--- Records supplied Enclosed Below ---

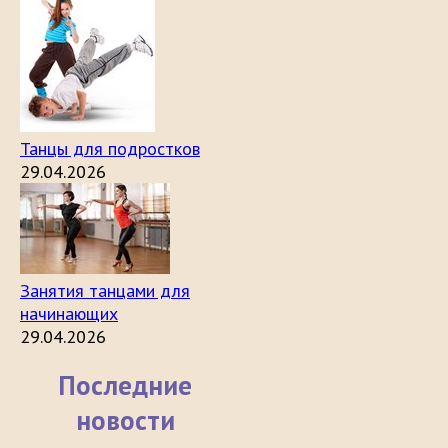
Танцы для подростков
29.04.2026
Занятия танцами для
начинающих
29.04.2026
Последние
новости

--- End of Enclosed Records supplied ---

Write out the entries word for word. Skip the pictures.

Танцы для подростков
29.04.2026
Занятия танцами для
начинающих
29.04.2026
Последние
новости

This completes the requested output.